By Anonymous User
Review Details
Reviewer has chosen to be Anonymous
Overall Impression: Good
Content:
Technical Quality of the paper: Good
Originality of the paper: Yes
Adequacy of the bibliography: Yes
Presentation:
Adequacy of the abstract: Yes
Introduction: background and motivation: Good
Organization of the paper: Needs improvement
Level of English: Satisfactory
Overall presentation: Good
Detailed Comments:
The paper explores the enhancement of machine learning (ML) predictions in data-scarce environments through semantic-based data augmentation leveraging knowledge graphs (KGs). It enriches tabular datasets with various KG-derived embeddings and evaluates their impact on the predictive performance of ML models (e.g., KNN, SVM, XGBoost, Neural Networks) across different embedding techniques and augmentation strategies. The methodology is applied to binary classification tasks for heart disease and chronic kidney disease using public datasets.
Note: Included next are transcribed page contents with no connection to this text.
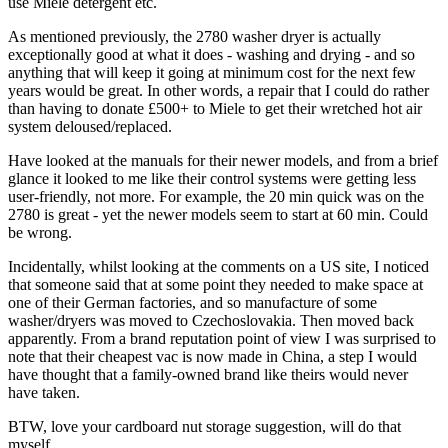
use Miele detergent etc.
As mentioned previously, the 2780 washer dryer is actually
exceptionally good at what it does - washing and drying - and so
anything that will keep it going at minimum cost for the next few
years would be great. In other words, a repair that I could do rather
than having to donate £500+ to Miele to get their wretched hot air
system deloused/replaced.
Have looked at the manuals for their newer models, and from a brief
glance it looked to me like their control systems were getting less
user-friendly, not more. For example, the 20 min quick was on the
2780 is great - yet the newer models seem to start at 60 min. Could
be wrong.
Incidentally, whilst looking at the comments on a US site, I noticed
that someone said that at some point they needed to make space at
one of their German factories, and so manufacture of some
washer/dryers was moved to Czechoslovakia. Then moved back
apparently. From a brand reputation point of view I was surprised to
note that their cheapest vac is now made in China, a step I would
have thought that a family-owned brand like theirs would never
have taken.
BTW, love your cardboard nut storage suggestion, will do that
myself.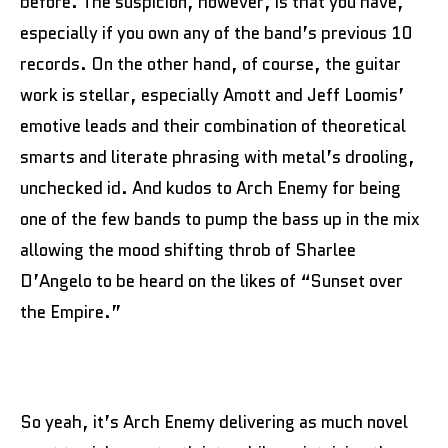
before. The suspicion, however, is that you have,
especially if you own any of the band’s previous 10
records. On the other hand, of course, the guitar
work is stellar, especially Amott and Jeff Loomis’
emotive leads and their combination of theoretical
smarts and literate phrasing with metal’s drooling,
unchecked id. And kudos to Arch Enemy for being
one of the few bands to pump the bass up in the mix
allowing the mood shifting throb of Sharlee
D’Angelo to be heard on the likes of “Sunset over
the Empire.”
So yeah, it’s Arch Enemy delivering as much novel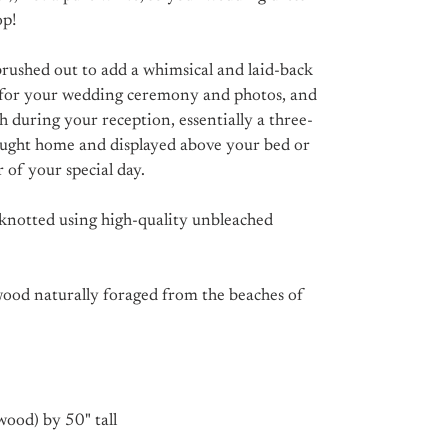
op!
brushed out to add a whimsical and laid-back
op for your wedding ceremony and photos, and
h during your reception, essentially a three-
ought home and displayed above your bed or
 of your special day.
knotted using high-quality unbleached
ood naturally foraged from the beaches of
wood) by 50" tall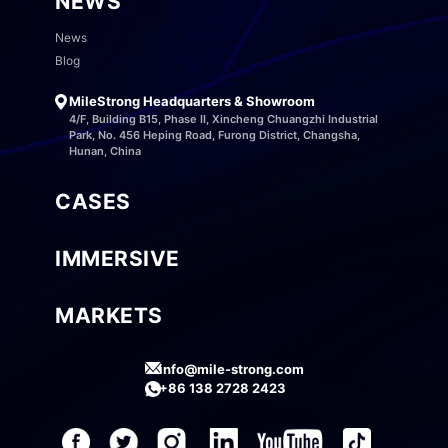
NEWS
News
Blog
MileStrong Headquarters & Showroom
4/F, Building B15, Phase II, Xincheng Chuangzhi Industrial
Park, No. 456 Heping Road, Furong District, Changsha,
Hunan, China
CASES
IMMERSIVE
MARKETS
info@mile-strong.com
+86 138 2728 2423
The findings demonstrate notable improvements, particularly when distance-based KG features are incorporated, with XGBoost and Neural Networks showing the most significant gains.
The paper fits well within the scope of the Neuro AI journal. It is well-written and clear. Therefore, I recommend accepting the paper with minor revisions. Below are some suggested improvements.
Presentation:
- Include a summary of the main changes in this extended version compared to the NeSy 2024 paper.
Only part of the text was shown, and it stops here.